Three years later, he was promoted to lime and sulphur attendant. In 2010, he was promoted to senior assistant pen boiler responsible for turning sugar white. He was also promoted to senior analyst. He underwent training and passed 20 subjects related to engineering.

“ I did not tell him I did not have any education. When he gave me three biros and a calculator to start work, I cried.”

“They wanted to send me to Unitech but I refused.”
When he became senior analyst and headed the maintenance crew in 2012, he told his boss he wanted to resign to do something else. His boss protested but Rex left.
“I heard a voice (that) God had something else for me. He knows what he is doing. I left for Markham.”
Settling down in Markham, he gave K120 to his wife to start selling flour balls.
“We (later) bought an oven drum for K150 and baked scones which we sold at the Mutzing market.

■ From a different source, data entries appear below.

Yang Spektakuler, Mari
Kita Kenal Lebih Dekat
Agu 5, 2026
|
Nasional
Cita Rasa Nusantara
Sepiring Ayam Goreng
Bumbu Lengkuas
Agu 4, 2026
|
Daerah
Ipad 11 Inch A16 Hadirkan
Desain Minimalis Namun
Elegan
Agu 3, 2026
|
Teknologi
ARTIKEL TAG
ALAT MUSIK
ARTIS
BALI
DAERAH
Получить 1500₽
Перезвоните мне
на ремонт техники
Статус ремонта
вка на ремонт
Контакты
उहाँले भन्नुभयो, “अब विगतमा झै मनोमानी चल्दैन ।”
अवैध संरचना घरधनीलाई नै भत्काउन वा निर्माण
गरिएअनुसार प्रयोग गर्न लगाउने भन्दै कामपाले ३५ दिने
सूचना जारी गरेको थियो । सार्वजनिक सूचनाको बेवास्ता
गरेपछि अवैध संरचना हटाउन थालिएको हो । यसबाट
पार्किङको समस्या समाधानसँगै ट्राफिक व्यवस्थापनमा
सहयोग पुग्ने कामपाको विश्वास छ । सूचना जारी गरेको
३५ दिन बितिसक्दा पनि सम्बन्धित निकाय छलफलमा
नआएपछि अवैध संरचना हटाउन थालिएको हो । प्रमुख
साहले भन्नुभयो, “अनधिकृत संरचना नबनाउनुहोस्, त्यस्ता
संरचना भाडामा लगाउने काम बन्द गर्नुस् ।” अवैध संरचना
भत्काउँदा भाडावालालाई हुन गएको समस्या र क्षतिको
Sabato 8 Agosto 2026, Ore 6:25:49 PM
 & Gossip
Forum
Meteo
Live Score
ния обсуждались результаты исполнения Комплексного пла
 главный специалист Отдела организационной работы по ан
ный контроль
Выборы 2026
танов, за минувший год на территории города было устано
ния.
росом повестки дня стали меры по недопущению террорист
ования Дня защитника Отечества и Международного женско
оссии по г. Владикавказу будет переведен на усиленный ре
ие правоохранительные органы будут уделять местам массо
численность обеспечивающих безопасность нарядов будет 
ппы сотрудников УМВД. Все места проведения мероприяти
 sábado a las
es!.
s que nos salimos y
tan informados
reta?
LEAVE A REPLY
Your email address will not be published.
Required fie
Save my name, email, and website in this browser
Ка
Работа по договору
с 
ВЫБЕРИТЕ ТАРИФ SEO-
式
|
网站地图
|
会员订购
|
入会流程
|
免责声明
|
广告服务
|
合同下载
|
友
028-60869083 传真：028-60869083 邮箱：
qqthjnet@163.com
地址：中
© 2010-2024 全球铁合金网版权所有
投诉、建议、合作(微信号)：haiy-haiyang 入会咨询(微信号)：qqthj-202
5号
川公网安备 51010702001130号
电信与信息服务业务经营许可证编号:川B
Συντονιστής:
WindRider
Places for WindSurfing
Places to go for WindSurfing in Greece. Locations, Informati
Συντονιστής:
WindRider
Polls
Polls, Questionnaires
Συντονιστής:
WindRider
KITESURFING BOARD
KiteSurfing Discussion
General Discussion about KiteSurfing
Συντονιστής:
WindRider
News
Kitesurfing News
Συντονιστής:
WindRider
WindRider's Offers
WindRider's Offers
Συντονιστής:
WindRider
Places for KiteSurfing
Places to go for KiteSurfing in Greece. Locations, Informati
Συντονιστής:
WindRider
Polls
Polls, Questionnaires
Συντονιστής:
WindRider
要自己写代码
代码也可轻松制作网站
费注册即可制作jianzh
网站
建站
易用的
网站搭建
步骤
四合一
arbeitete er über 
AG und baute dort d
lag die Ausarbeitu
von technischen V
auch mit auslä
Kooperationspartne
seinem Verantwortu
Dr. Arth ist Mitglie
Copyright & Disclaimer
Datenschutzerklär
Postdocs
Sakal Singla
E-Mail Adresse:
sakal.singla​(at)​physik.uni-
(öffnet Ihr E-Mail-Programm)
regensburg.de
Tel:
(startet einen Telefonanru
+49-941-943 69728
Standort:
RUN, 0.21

My wife used to push a wheelbarrow up to three miles to take the scones and flour balls to the market.”
In 2012, Rex and Miti built a small bakery and bought a vehicle to transport the scones to the market. They built a bigger bakery in 2013 for K60,000 as the demand for scones increased. Then they also bought a small truck to transport people to and from the villages to Mutzing market.

One of trucks which transports villagers to and from the market.

In 2013, they bought a bigger truck. In 2017, they built a warehouse currently being rented out to Elliven Cocoa to store their produce at Mutzing.
They built another warehouse to store peanuts for farmers which are then transported to the Highlands and New Guinea Islands.
This year, they bought a 10-seater vehicle and a 25-seater bus to add to their fleet. They also registered a mini auto parts company and a hire car company.
Rex’s secret to success is simple: Have a positive mental attitude and have faith in God.
“Let God be embraced and glorified in everything.”